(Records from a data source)
==================================================
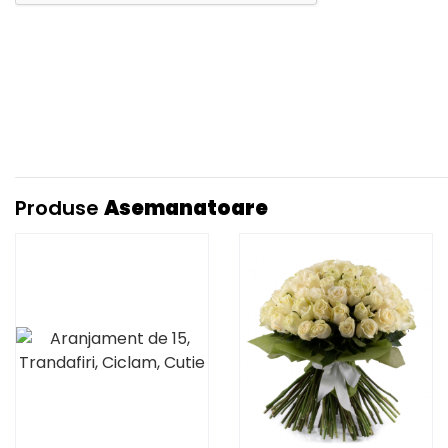
Produse
Asemanatoare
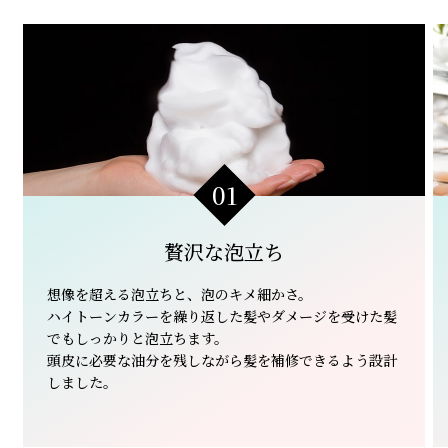
01
贅沢な泡立ち
想像を超える泡立ちと、泡のキメ細かさ。
ハイトーンカラーを繰り返した髪やダメージを受けた髪
でもしっかりと泡立ちます。
頭皮に必要な油分を残しながら髪を補修できるよう設計
しました。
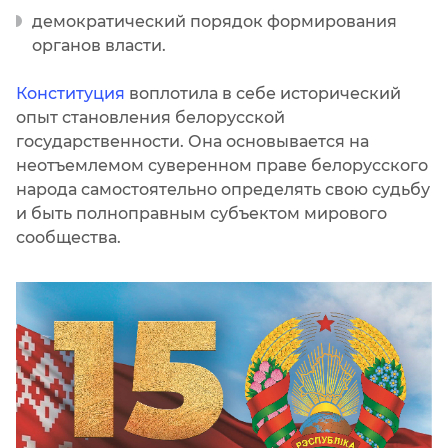
демократический порядок формирования
органов власти.
Конституция
воплотила в себе исторический
опыт становления белорусской
государственности. Она основывается на
неотъемлемом суверенном праве белорусского
народа самостоятельно определять свою судьбу
и быть полноправным субъектом мирового
сообщества.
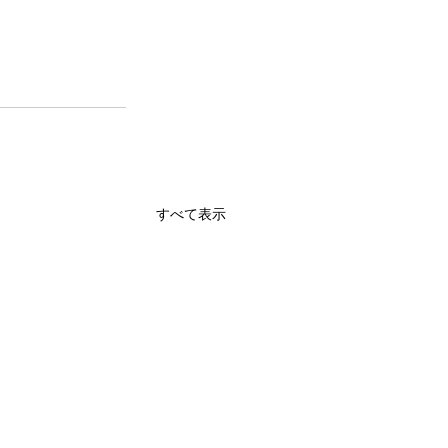
すべて表示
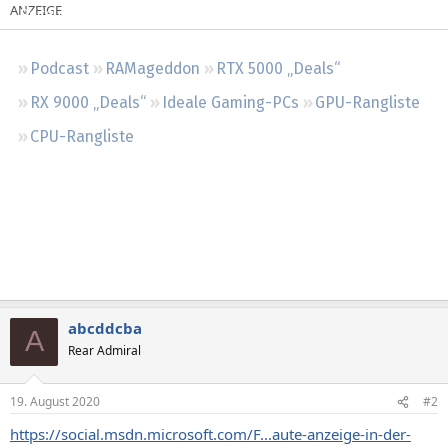
Regeln
Podcast
RAMageddon
RTX 5000 „Deals“
RX 9000 „Deals“
Ideale Gaming-PCs
GPU-Rangliste
CPU-Rangliste
abcddcba
A
Rear Admiral
19. August 2020
#2
https://social.msdn.microsoft.com/F...aute-anzeige-in-der-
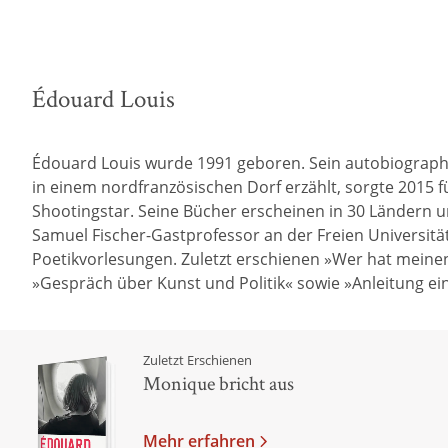
Édouard Louis
Édouard Louis wurde 1991 geboren. Sein autobiographi
in einem nordfranzösischen Dorf erzählt, sorgte 2015 
Shootingstar. Seine Bücher erscheinen in 30 Ländern und
Samuel Fischer-Gastprofessor an der Freien Universität
Poetikvorlesungen. Zuletzt erschienen »Wer hat meine
»Gespräch über Kunst und Politik« sowie »Anleitung ein
Zuletzt Erschienen
Monique bricht aus
Mehr erfahren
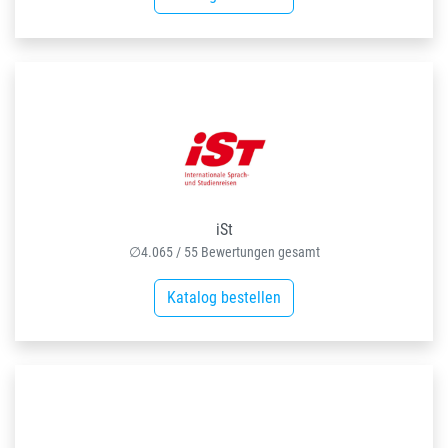
iSt
∅
4.065
/
55
Bewertungen gesamt
Katalog bestellen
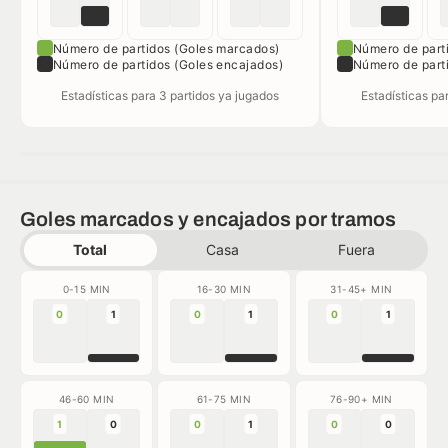
Número de partidos (Goles marcados)
Número de part
Número de partidos (Goles encajados)
Número de part
Estadísticas para 3 partidos ya jugados
Estadísticas pa
Goles marcados y encajados por tramos
Total
Casa
Fuera
0-15 MIN
16-30 MIN
31-45+ MIN
0
1
0
1
0
1
46-60 MIN
61-75 MIN
76-90+ MIN
1
0
0
1
0
0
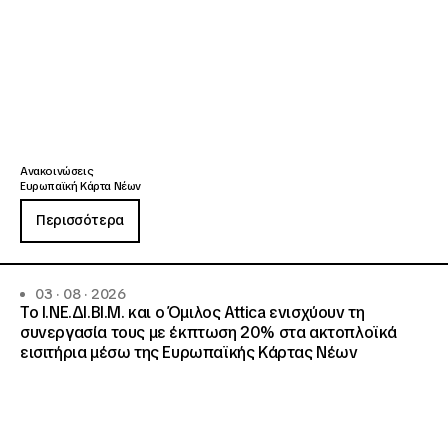
Ανακοινώσεις
Ευρωπαϊκή Κάρτα Νέων
Περισσότερα
03 · 08 · 2026
Το Ι.ΝΕ.ΔΙ.ΒΙ.Μ. και o Όμιλος Attica ενισχύουν τη
συνεργασία τους με έκπτωση 20% στα ακτοπλοϊκά
εισιτήρια μέσω της Ευρωπαϊκής Κάρτας Νέων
==================================================
# TASK DIRECTIONS
Scan the records for lines that hold "Édouard", and reproduce each one you find.

# WRITTEN REPLY
Édouard Louis
Édouard Louis wurde 1991 geboren. Sein autobiographi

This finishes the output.